(Document understanding data)
********

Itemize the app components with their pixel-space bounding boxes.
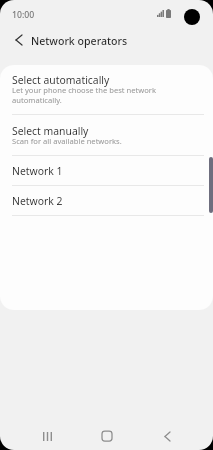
staticText: Select manually [12,124,89,138]
button[interactable]: Select automatically [0,65,213,114]
button[interactable]: Back [145,414,189,450]
button[interactable]: Recent apps [25,414,69,450]
button[interactable]: Network 2 [0,186,213,215]
staticText: Network 1 [12,164,63,178]
staticText: 10:00 [12,9,35,21]
staticText: Network 2 [12,194,63,208]
staticText: Let your phone choose the best network a… [12,85,158,105]
button[interactable]: Network 1 [0,156,213,185]
staticText: Network operators [31,34,128,48]
staticText: Scan for all available networks. [12,136,158,146]
staticText: Select automatically [12,73,110,87]
button[interactable]: Navigate up [5,26,32,53]
button[interactable]: Home [85,414,129,450]
button[interactable]: Select manually [0,115,213,155]
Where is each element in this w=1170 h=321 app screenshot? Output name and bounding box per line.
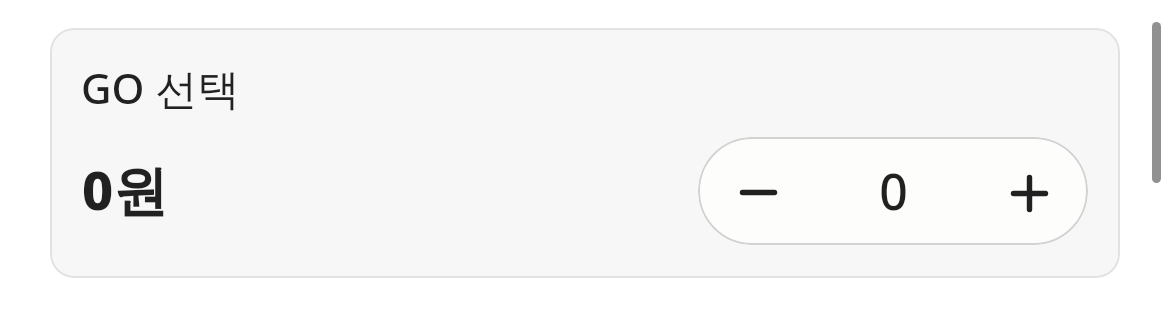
staticText: GO 선택 [81, 59, 240, 116]
button[interactable]: Decrease quantity [698, 137, 819, 245]
staticText: 0 [879, 157, 908, 225]
button[interactable]: GO 선택 [50, 28, 1120, 278]
staticText: 0원 [82, 152, 168, 226]
button[interactable]: Increase quantity [967, 137, 1088, 245]
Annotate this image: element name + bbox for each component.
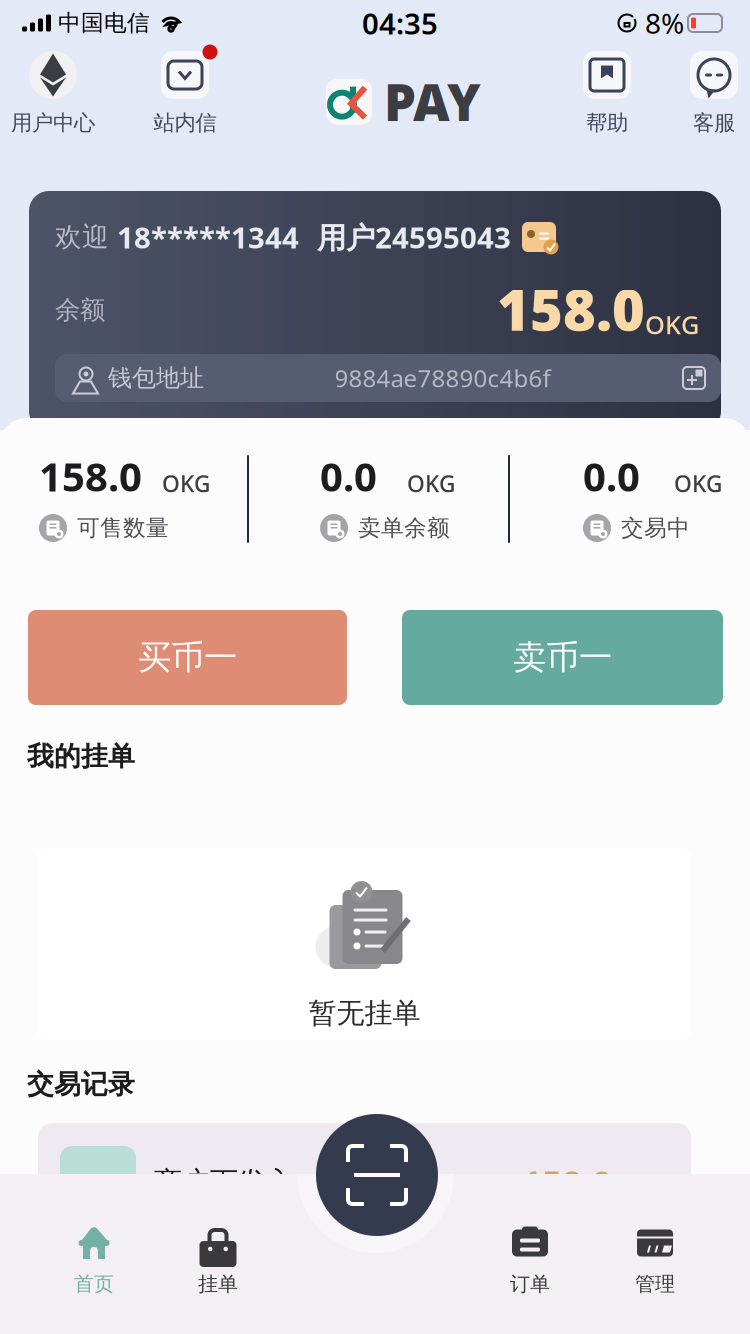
staticText: 商户下发入 [154, 1165, 294, 1199]
button[interactable]: 管理 [600, 1219, 710, 1303]
staticText: 用户24595043 [299, 218, 511, 256]
staticText: 管理 [635, 1272, 675, 1296]
staticText: 暂无挂单 [308, 996, 420, 1030]
button[interactable]: 扫一扫 [316, 1114, 438, 1236]
staticText: 可售数量 [77, 514, 169, 542]
staticText: 我的挂单 [27, 740, 135, 773]
staticText: PAY [384, 68, 481, 135]
staticText: 交易中 [621, 514, 690, 542]
staticText: 帮助 [586, 110, 628, 136]
button[interactable]: 商户下发入 [38, 1123, 691, 1241]
staticText: 18*****1344 [117, 218, 299, 256]
staticText: 欢迎 [55, 221, 117, 253]
staticText: 8% [638, 4, 684, 42]
staticText: 卖币一 [513, 637, 612, 678]
staticText: 中国电信 [51, 9, 150, 37]
staticText: OKG [162, 468, 210, 499]
staticText: 0.0 [320, 449, 377, 502]
staticText: 站内信 [154, 110, 216, 136]
button[interactable]: 订单 [475, 1219, 585, 1303]
staticText: 用户中心 [11, 110, 95, 136]
staticText: 客服 [693, 110, 735, 136]
staticText: 订单 [510, 1272, 550, 1296]
staticText: 158.0 [497, 272, 645, 346]
staticText: 余额 [55, 294, 105, 326]
staticText: 钱包地址 [101, 363, 204, 393]
button[interactable]: 买币一 [28, 610, 347, 705]
staticText: 买币一 [138, 637, 237, 678]
staticText: 交易记录 [27, 1068, 135, 1101]
staticText: 卖单余额 [358, 514, 450, 542]
staticText: +158.0 [502, 1159, 612, 1205]
staticText: 9884ae78890c4b6f [334, 362, 550, 394]
staticText: 158.0 [39, 449, 142, 502]
staticText: 挂单 [198, 1272, 238, 1296]
button[interactable]: 用户中心 [0, 50, 106, 140]
button[interactable]: 客服 [661, 50, 750, 140]
staticText: 04:35 [362, 4, 438, 42]
staticText: OKG [674, 468, 722, 499]
staticText: OKG [645, 308, 699, 341]
button[interactable]: 挂单 [163, 1219, 273, 1303]
staticText: 0.0 [583, 449, 640, 502]
button[interactable]: 站内信 [132, 50, 238, 140]
staticText: OKG [407, 468, 455, 499]
button[interactable]: 首页 [39, 1219, 149, 1303]
button[interactable]: 卖币一 [402, 610, 723, 705]
staticText: 首页 [74, 1272, 114, 1296]
button[interactable]: 帮助 [554, 50, 660, 140]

********

■ Aim of the exercise:
A single number is asked for: how many lines in the entries above hold the string "automatically".

■ Task solution:
2